**WORKING DATA:**
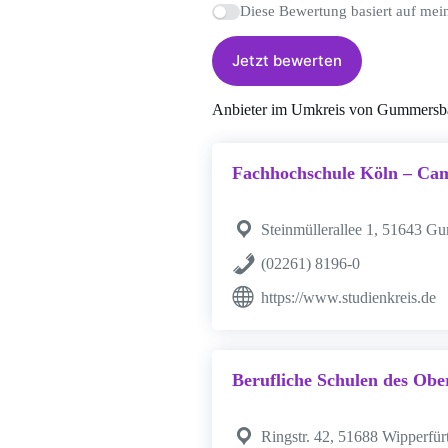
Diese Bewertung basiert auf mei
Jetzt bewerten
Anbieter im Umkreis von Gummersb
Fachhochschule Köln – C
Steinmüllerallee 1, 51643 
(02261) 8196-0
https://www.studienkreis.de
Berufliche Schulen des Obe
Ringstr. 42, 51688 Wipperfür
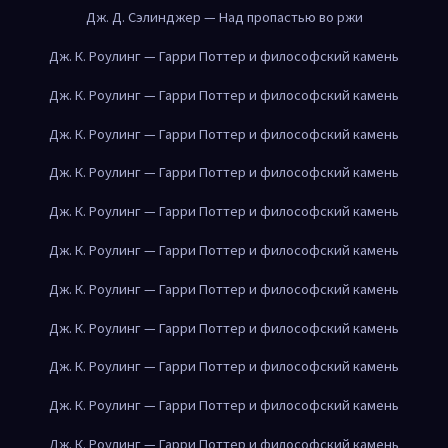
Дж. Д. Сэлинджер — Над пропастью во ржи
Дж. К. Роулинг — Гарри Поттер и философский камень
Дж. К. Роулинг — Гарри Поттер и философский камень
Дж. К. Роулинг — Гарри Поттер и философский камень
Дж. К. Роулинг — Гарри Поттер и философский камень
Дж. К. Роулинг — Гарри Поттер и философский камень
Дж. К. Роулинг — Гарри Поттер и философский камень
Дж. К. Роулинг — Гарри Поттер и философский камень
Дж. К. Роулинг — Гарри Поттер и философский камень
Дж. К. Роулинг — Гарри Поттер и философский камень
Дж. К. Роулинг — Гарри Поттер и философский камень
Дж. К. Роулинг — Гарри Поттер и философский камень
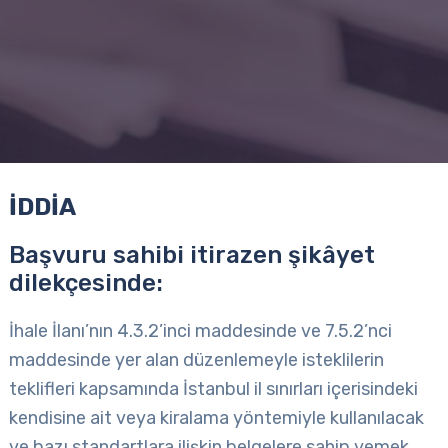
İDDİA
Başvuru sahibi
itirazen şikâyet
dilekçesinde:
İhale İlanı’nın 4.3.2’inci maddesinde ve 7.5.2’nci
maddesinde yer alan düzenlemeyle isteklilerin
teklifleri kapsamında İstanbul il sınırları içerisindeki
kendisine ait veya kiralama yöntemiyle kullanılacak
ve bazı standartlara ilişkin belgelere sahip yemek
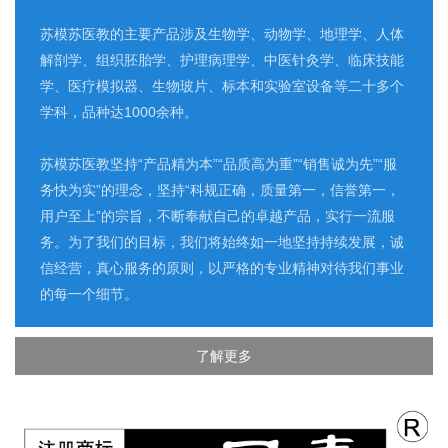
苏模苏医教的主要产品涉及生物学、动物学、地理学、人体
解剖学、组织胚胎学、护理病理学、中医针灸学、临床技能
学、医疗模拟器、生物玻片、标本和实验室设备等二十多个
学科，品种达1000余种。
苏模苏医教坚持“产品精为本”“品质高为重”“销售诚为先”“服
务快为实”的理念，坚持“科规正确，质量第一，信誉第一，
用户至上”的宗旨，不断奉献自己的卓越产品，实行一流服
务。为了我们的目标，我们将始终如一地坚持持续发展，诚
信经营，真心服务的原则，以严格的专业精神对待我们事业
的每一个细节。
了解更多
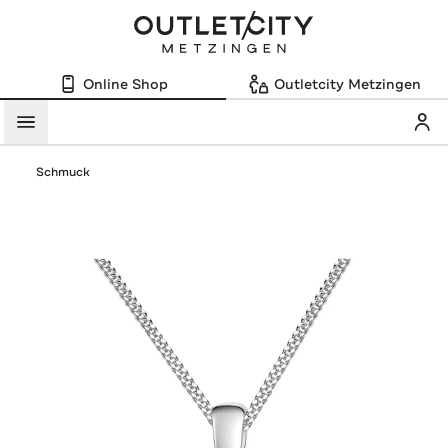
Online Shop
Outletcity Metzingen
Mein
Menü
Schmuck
==
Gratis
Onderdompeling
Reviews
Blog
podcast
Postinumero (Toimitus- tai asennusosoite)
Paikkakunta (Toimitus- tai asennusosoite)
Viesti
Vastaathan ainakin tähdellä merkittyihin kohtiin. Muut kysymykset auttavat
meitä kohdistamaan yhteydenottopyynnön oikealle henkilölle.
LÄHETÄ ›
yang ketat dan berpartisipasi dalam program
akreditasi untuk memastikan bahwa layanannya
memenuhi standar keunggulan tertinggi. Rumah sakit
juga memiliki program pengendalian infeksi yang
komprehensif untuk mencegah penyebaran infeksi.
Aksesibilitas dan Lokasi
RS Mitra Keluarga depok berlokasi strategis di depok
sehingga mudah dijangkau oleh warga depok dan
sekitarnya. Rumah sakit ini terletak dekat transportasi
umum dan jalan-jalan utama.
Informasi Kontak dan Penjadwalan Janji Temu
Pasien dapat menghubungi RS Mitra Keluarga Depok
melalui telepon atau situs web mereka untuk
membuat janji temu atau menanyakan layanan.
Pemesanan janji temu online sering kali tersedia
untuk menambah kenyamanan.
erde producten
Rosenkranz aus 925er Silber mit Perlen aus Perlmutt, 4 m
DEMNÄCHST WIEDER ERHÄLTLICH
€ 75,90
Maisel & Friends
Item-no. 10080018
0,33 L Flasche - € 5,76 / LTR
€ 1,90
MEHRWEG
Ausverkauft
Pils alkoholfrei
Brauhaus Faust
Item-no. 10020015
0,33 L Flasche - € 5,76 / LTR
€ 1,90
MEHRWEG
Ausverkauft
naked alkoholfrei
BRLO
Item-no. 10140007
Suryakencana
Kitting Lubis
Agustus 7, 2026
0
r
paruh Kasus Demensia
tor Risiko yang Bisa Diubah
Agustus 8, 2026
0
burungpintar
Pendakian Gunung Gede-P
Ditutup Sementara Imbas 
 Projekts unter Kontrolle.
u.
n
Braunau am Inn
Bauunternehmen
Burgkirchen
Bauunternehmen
--
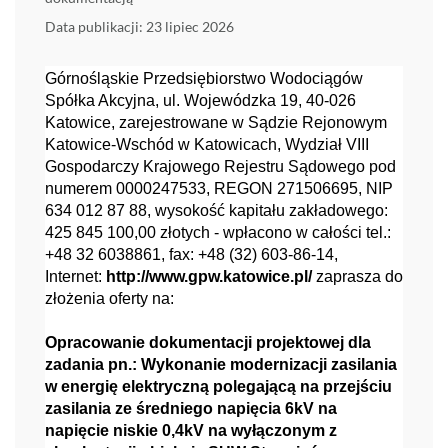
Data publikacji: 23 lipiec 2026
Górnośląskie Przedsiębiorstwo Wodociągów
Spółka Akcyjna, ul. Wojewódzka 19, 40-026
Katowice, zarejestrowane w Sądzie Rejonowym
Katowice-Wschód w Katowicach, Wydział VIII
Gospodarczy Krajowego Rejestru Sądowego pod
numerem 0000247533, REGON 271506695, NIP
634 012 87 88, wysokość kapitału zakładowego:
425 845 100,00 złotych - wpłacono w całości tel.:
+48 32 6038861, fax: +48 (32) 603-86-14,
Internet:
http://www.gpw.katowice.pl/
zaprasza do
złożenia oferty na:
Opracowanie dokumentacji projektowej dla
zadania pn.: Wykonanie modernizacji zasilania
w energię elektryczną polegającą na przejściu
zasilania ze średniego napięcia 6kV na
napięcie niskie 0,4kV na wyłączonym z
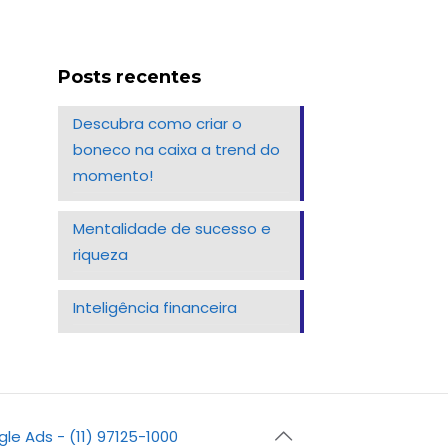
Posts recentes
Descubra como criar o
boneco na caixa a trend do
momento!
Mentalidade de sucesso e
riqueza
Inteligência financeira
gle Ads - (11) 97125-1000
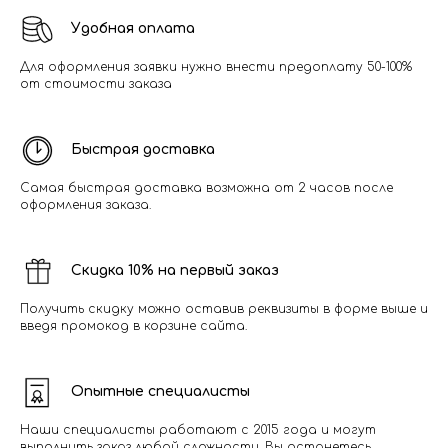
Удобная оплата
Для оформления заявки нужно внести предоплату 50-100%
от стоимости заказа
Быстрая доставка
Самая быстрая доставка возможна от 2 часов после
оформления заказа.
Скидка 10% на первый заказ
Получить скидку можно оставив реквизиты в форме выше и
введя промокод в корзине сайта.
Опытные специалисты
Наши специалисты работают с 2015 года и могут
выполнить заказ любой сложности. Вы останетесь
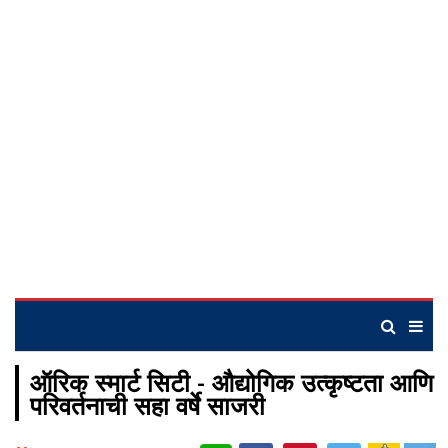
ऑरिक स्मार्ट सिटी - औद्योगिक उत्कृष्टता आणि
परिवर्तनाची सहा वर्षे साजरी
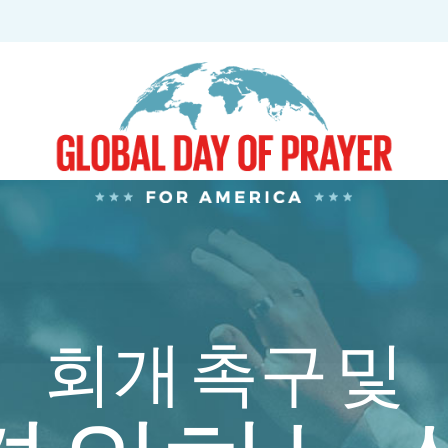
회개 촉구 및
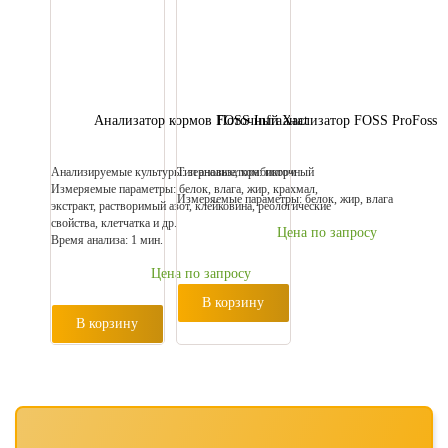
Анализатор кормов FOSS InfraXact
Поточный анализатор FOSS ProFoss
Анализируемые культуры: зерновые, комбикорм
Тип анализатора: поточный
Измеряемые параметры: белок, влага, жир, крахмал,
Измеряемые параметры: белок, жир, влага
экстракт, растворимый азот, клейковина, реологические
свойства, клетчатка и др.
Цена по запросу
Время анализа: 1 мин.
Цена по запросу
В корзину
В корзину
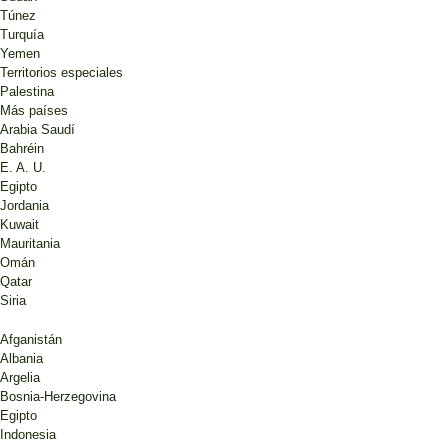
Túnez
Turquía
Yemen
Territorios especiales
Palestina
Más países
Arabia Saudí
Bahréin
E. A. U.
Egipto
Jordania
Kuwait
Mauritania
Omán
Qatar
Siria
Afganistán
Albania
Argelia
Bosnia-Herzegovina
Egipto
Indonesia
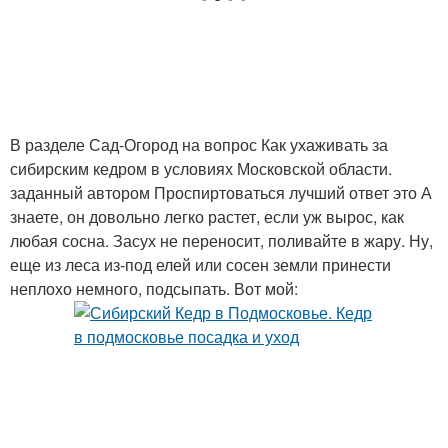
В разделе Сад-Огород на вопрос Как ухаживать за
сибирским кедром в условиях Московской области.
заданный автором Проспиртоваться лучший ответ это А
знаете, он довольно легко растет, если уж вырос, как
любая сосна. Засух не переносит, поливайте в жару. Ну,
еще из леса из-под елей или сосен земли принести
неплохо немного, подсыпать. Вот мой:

**AIM OF THE TASK:**
An exact copy is needed of the entries above, starting at the line that holds "Удобная оплата" and stopping at the line that holds "ऑरिक स्मार्ट सिटी - औद्योगिक उत्कृष्टता आणि", both kept; pictures stay out.

**TASK RESULT:**
Удобная оплата
Для оформления заявки нужно внести предоплату 50-100%
от стоимости заказа
Быстрая доставка
Самая быстрая доставка возможна от 2 часов после
оформления заказа.
Скидка 10% на первый заказ
Получить скидку можно оставив реквизиты в форме выше и
введя промокод в корзине сайта.
Опытные специалисты
Наши специалисты работают с 2015 года и могут
выполнить заказ любой сложности. Вы останетесь
ऑरिक स्मार्ट सिटी - औद्योगिक उत्कृष्टता आणि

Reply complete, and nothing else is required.